Neue Rahmenbedingungen

Die Rahmenbedingungen für die Auditierung von Managementsystemen verändern sich: technisch und kulturell. Immer häufiger geht es darum, aus der realen Welt aktuelle Zustandsinformationen zu erfassen, diese umgehend auszuwerten, zu validieren und etwaige Korrekturmaßnahmen einzuleiten. Dekra setzt hierfür auch sogenannte Remote Audits ein. Die computergestützten Auditverfahren (CAAT) entwickeln sich zu einer wesentlichen Ergänzung im Zertifizierungsprozess, wenn der Auditor zum Beispiel bei stabilen Prozessen und einer Folgezertifizierung nicht unbedingt physisch anwesend sein muss.

Die definierten Tools für Remote-Audits umfassen Telefon- oder Videokonferenzen, interaktive webbasierte Kommunikation und Fernzugriffe auf Dokumentationen des Managementsystems und dessen Prozesse. Freilich sind die Möglichkeiten der intelligenten Vernetzung noch viel weitreichender vorstellbar. In Finanzaudits beispielsweise kann der Informationsfluss vollständig aufgezeichnet und visualisiert werden. Auf einen Blick ist erkennbar, ob Sollprozesse eingehalten werden und an welchen Stellen es zu Abweichungen oder Eingriffen kommt.

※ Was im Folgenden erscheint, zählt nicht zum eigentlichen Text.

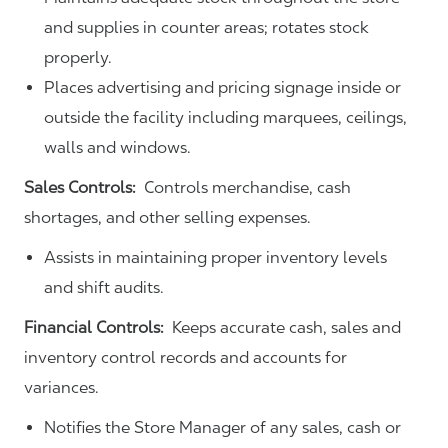
and supplies in counter areas; rotates stock
properly.
Places advertising and pricing signage inside or
outside the facility including marquees, ceilings,
walls and windows.
Sales Controls:
Controls merchandise, cash
shortages, and other selling expenses.
Assists in maintaining proper inventory levels
and shift audits.
Financial Controls:
Keeps accurate cash, sales and
inventory control records and accounts for
variances.
Notifies the Store Manager of any sales, cash or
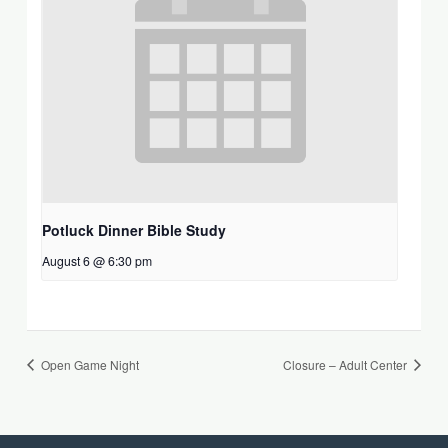
Potluck Dinner Bible Study
August 6 @ 6:30 pm
Open Game Night
Closure – Adult Center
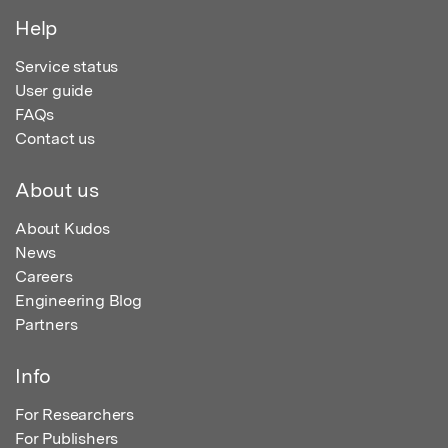
Help
Service status
User guide
FAQs
Contact us
About us
About Kudos
News
Careers
Engineering Blog
Partners
Info
For Researchers
For Publishers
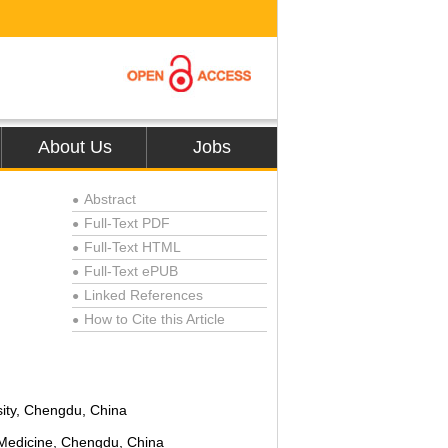
About Us
Jobs
Abstract
●
Full-Text PDF
●
Full-Text HTML
●
Full-Text ePUB
●
Linked References
●
How to Cite this Article
●
ity, Chengdu, China
 Medicine, Chengdu, China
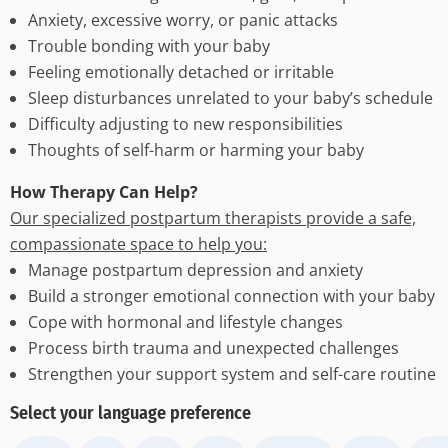
Anxiety, excessive worry, or panic attacks
Trouble bonding with your baby
Feeling emotionally detached or irritable
Sleep disturbances unrelated to your baby’s schedule
Difficulty adjusting to new responsibilities
Thoughts of self-harm or harming your baby
How Therapy Can Help?
Our specialized postpartum therapists provide a safe,
compassionate space to help you:
Manage postpartum depression and anxiety
Build a stronger emotional connection with your baby
Cope with hormonal and lifestyle changes
Process birth trauma and unexpected challenges
Strengthen your support system and self-care routine
Select your language preference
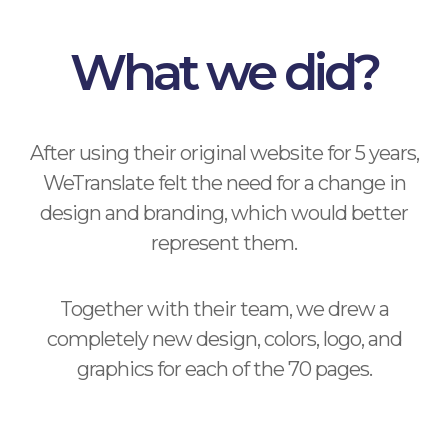
What we did?
After using their original website for 5 years,
WeTranslate felt the need for a change in
design and branding, which would better
represent them.
Together with their team, we drew a
completely new design, colors, logo, and
graphics for each of the 70 pages.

Remote-Audits sind nicht ganz neu, nehmen aber durch die enorme Dynamik webbasierter Medien- und Konferenztechnik an Fahrt auf. Bereits der Leitfaden zum Auditieren von Managementsystemen (DIN EN ISO 19011:2011) hat vor rund acht Jahren das Fernaudit als Alternative aufgezeigt. Großer Vorteil sind die Flexibilität, kürzere Rüstzeiten und dass simultan, standortübergreifend auditiert werden kann. Je nach Erfordernis können kurzfristig Sachverständige hinzugezogen werden, ohne durch Reisezeiten, Reisekosten oder umfangreiche Reisevorbereitungen limitiert zu sein. Dem Einsatz von Informations- und Kommunikationstechnologie sind jedoch klare Grenzen gesetzt. Und es gilt die oberste Prämisse, dass der Zertifizierungsprozess durch ein unstrukturiertes Fernaudit nicht gefährdet beziehungsweise unterwandert werden darf. So sind Remote-Audits nur gerechtfertigt, wenn sie zur höheren Effektivität und Effizienz des Audit beitragen, was in dem Abschlussbericht auch detailliert darzulegen ist.

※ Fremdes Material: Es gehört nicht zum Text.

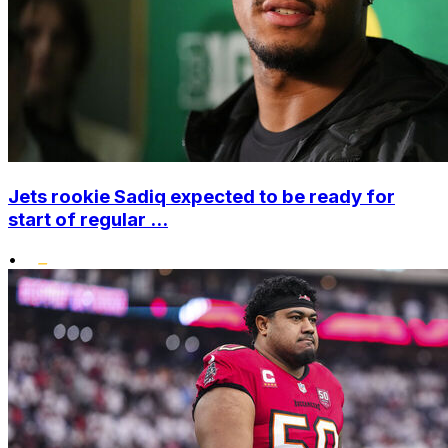
Jets rookie Sadiq expected to be ready for
start of regular ...
•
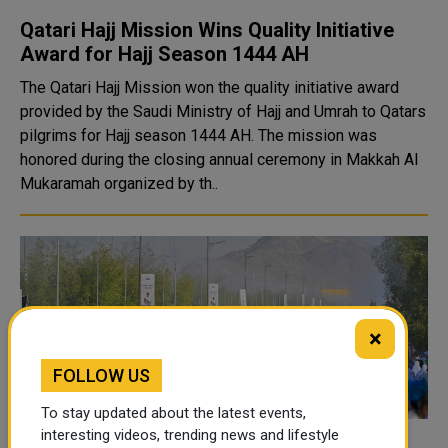
Qatari Hajj Mission Wins Quality Initiative
Award for Hajj Season 1444 AH
The Qatari Hajj Mission won the quality initiative award
provided by the Saudi Ministry of Hajj and Umrah to Qatars
pilgrims for Hajj season 1444 AH. The mission was
honored during the closing annual ceremony in Makkah Al
Mukaramah organized by th..
×
FOLLOW US
To stay updated about the latest events,
interesting videos, trending news and lifestyle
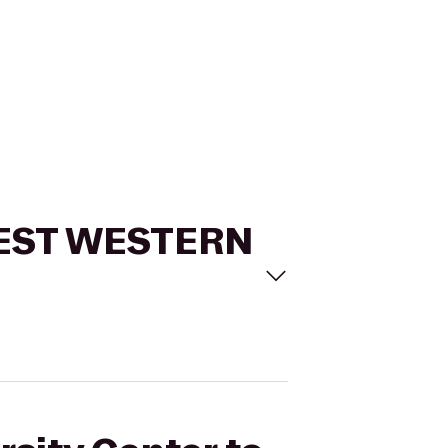
o BEST WESTERN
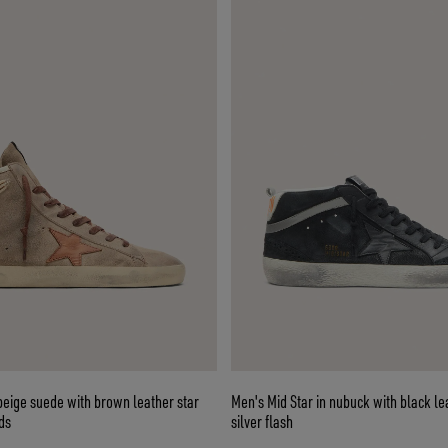
beige suede with brown leather star
Men's Mid Star in nubuck with black le
ds
silver flash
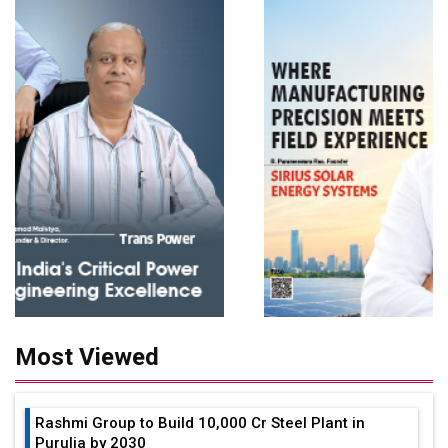
Most Viewed
Rashmi Group to Build ₹10,000 Cr Steel Plant in
Purulia by 2030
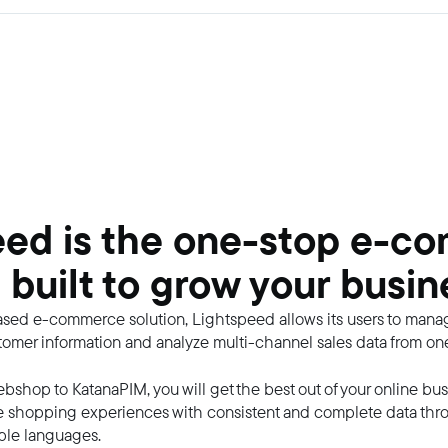
eed is the one-stop e-c
 built to grow your busin
ased e-commerce solution, Lightspeed allows its users to manag
ustomer information and analyze multi-channel sales data from on
bshop to KatanaPIM, you will get the best out of your online bus
e shopping experiences with consistent and complete data throu
ple languages.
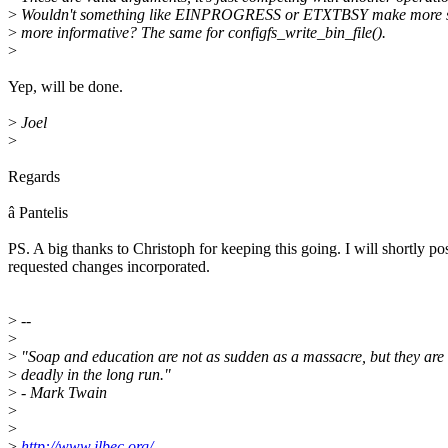
>
Wouldn't something like EINPROGRESS or ETXTBSY make more s
>
more informative? The same for configfs_write_bin_file().
>
Yep, will be done.
>
Joel
>
Regards
â Pantelis
PS. A big thanks to Christoph for keeping this going. I will shortly po
requested changes incorporated.
>
--
>
>
"Soap and education are not as sudden as a massacre, but they are
>
deadly in the long run."
>
- Mark Twain
>
>
>
http://www.jlbec.org/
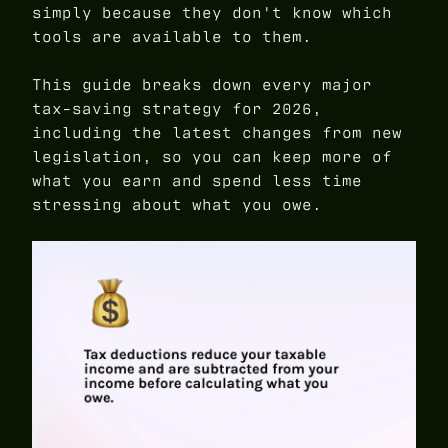
simply because they don't know which
tools are available to them.
This guide breaks down every major
tax-saving strategy for 2026,
including the latest changes from new
legislation, so you can keep more of
what you earn and spend less time
stressing about what you owe.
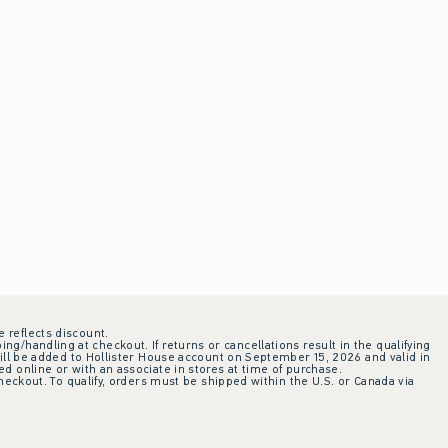
e reflects discount.
ing/handling at checkout. If returns or cancellations result in the qualifying
ill be added to Hollister House account on September 15, 2026 and valid in
 online or with an associate in stores at time of purchase.
checkout. To qualify, orders must be shipped within the U.S. or Canada via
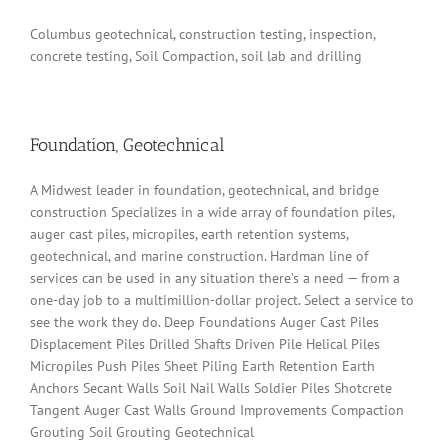
Columbus geotechnical, construction testing, inspection,
concrete testing, Soil Compaction, soil lab and drilling
Foundation, Geotechnical
A Midwest leader in foundation, geotechnical, and bridge
construction Specializes in a wide array of foundation piles,
auger cast piles, micropiles, earth retention systems,
geotechnical, and marine construction. Hardman line of
services can be used in any situation there’s a need — from a
one-day job to a multimillion-dollar project. Select a service to
see the work they do. Deep Foundations Auger Cast Piles
Displacement Piles Drilled Shafts Driven Pile Helical Piles
Micropiles Push Piles Sheet Piling Earth Retention Earth
Anchors Secant Walls Soil Nail Walls Soldier Piles Shotcrete
Tangent Auger Cast Walls Ground Improvements Compaction
Grouting Soil Grouting Geotechnical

Richtschnur ist die IAF MD 4:2018 als verbindliches Dokument. Für die Planungsphase ist zwingend vorausgesetzt, dass die IT-Infrastruktur des zu auditierenden Bereichs in puncto Datensicherheit, Netzstabilität, Dokumenten-Zugänge und Know-how der Beteiligten auf Eignung geprüft wird. Sollten während des Audits IT-Störungen oder Unterbrechungen auftreten, muss gestoppt werden. Tritt die Störung ein zweites Mal auf, kann das Audit nur noch physisch vor Ort beendet werden.

Die vorausschauende Planung und geeignete technischen Voraussetzungen sind kritische Erfolgsfaktoren für ein Fernaudit. Vor allem geht es nicht darum, die Auditzeit zu reduzieren, sondern das Audit noch fokussierter anzugehen. Ein Beispiel: Bei einem Management-Review treffen sich Auditor und Unternehmensleitung üblicherweise in einem Konferenzraum. Findet die Management-Bewertung allerdings schon eine Woche vorher als Videokonferenz statt, ist mehr Raum gewonnen, um die zur Verfügung stehende Auditzeit auf kritischere Unternehmensbereiche zu lenken.

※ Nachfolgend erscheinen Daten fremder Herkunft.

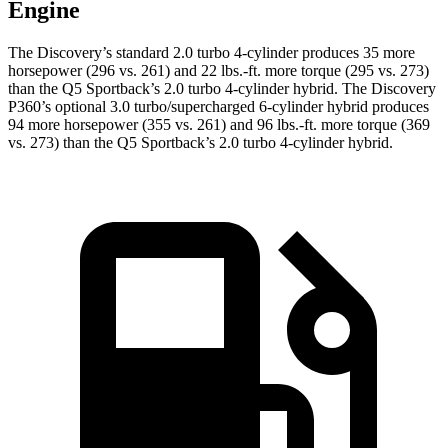
Engine
The Discovery’s standard 2.0 turbo 4-cylinder produces 35 more
horsepower (296 vs. 261) and 22 lbs.-ft. more torque (295 vs. 273)
than the Q5 Sportback’s 2.0 turbo
4-cylinder hybrid. The Discovery
P360’s optional 3.0 turbo/supercharged 6-cylinder hybrid produces
94 more horsepower (355 vs. 261) and 96 lbs.-ft. more torque (369
vs. 273) than the Q5 Sportback’s 2
.0 turbo
4-cylinder hybrid.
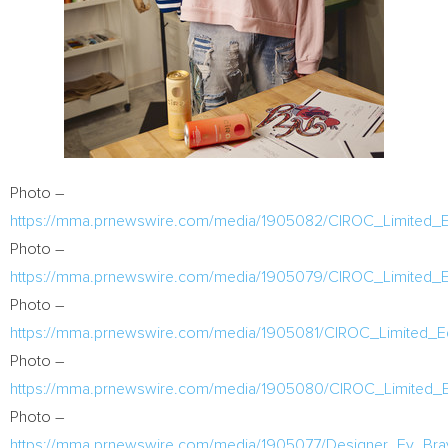
Photo –
https://mma.prnewswire.com/media/1905082/CIROC_Limited_Ed
Photo –
https://mma.prnewswire.com/media/1905079/CIROC_Limited_E
Photo –
https://mma.prnewswire.com/media/1905081/CIROC_Limited_Ed
Photo –
https://mma.prnewswire.com/media/1905080/CIROC_Limited_Ed
Photo –
https://mma.prnewswire.com/media/1905077/Designer_Ev_Bra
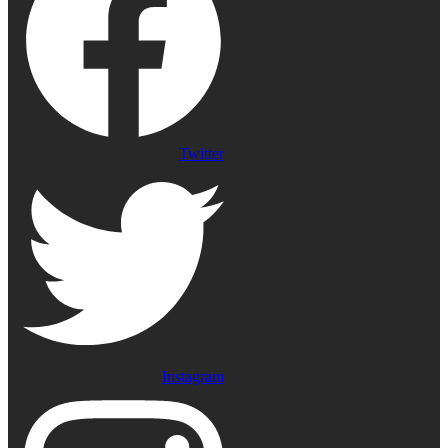
Twitter
Instagram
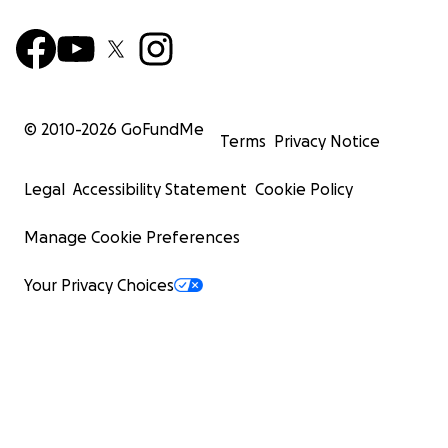
© 2010-
2026
GoFundMe
Terms
Privacy Notice
Legal
Accessibility Statement
Cookie Policy
Manage Cookie Preferences
Your Privacy Choices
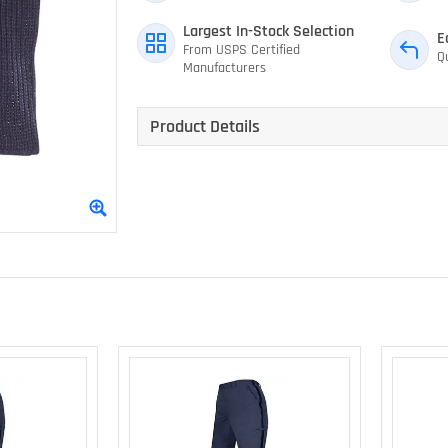
Largest In-Stock Selection
E
From USPS Certified
Q
Manufacturers
Product Details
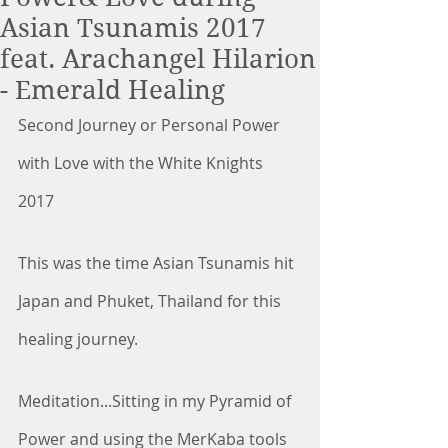
Asian Tsunamis 2017
feat. Arachangel Hilarion
- Emerald Healing
Second Journey or Personal Power 
with Love with the White Knights 
2017
This was the time Asian Tsunamis hit 
Japan and Phuket, Thailand for this 
healing journey.
Meditation...Sitting in my Pyramid of 
Power and using the MerKaba tools 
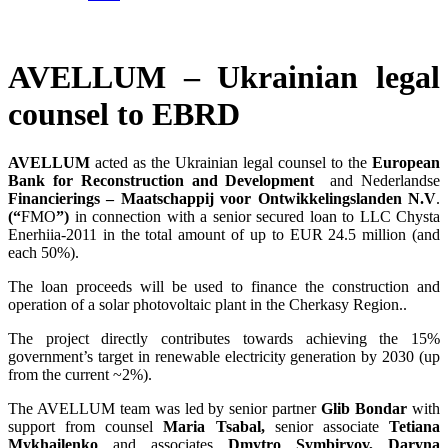
AVELLUM – Ukrainian legal
counsel to EBRD
AVELLUM
acted as the Ukrainian legal counsel to the
European
Bank for Reconstruction and Development
and Nederlandse
Financierings – Maatschappij voor Ontwikkelingslanden N.V
.
(“
FMO
”)
in connection with a senior secured loan to LLC Chysta
Enerhiia-2011 in the total amount of up to EUR 24.5 million (and
each 50%).
The loan proceeds will be used to finance the construction and
operation of a solar photovoltaic plant in the Cherkasy Region..
The project directly contributes towards achieving the 15%
government’s target in renewable electricity generation by 2030 (up
from the current ~2%).
The AVELLUM team was led by senior partner
Glib Bondar
with
support from counsel
Maria Tsabal,
senior associate
Tetiana
Mykhailenko
and associates
Dmytro Symbiryov, Daryna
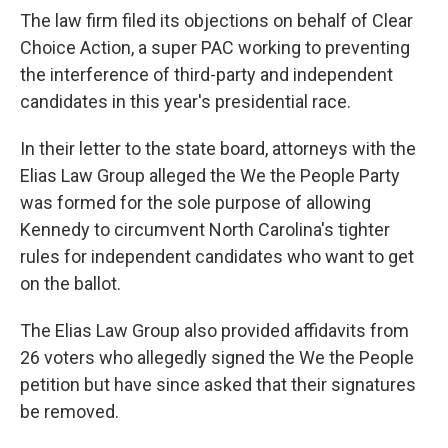
The law firm filed its objections on behalf of Clear
Choice Action, a super PAC working to preventing
the interference of third-party and independent
candidates in this year's presidential race.
In their letter to the state board, attorneys with the
Elias Law Group alleged the We the People Party
was formed for the sole purpose of allowing
Kennedy to circumvent North Carolina's tighter
rules for independent candidates who want to get
on the ballot.
The Elias Law Group also provided affidavits from
26 voters who allegedly signed the We the People
petition but have since asked that their signatures
be removed.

Fernaudits bei Erstzertifizierung nicht sinnvoll

Allerdings zeigt die Praxis, dass bei einer ersten Zertifizierung Fernaudits nicht sinnvoll sind. Zu hoch ist das Risiko des Abbruchs. Meist fehlt den Beteiligten noch die Routine, das Verständnis für das Vorgehen oder der Überblick über die technischen Voraussetzungen. Zudem sollten zwischen einem Fernaudit und einer Vor-Ort-Audit maximal 30 Tage liegen. Wenn etwa bei einem Lieferantenaudit die Gesamtzeit durch den Einsatz von Konferenztools unter zwei Tagen sinkt, ist das Remote-Audit ebenso nicht zu empfehlen.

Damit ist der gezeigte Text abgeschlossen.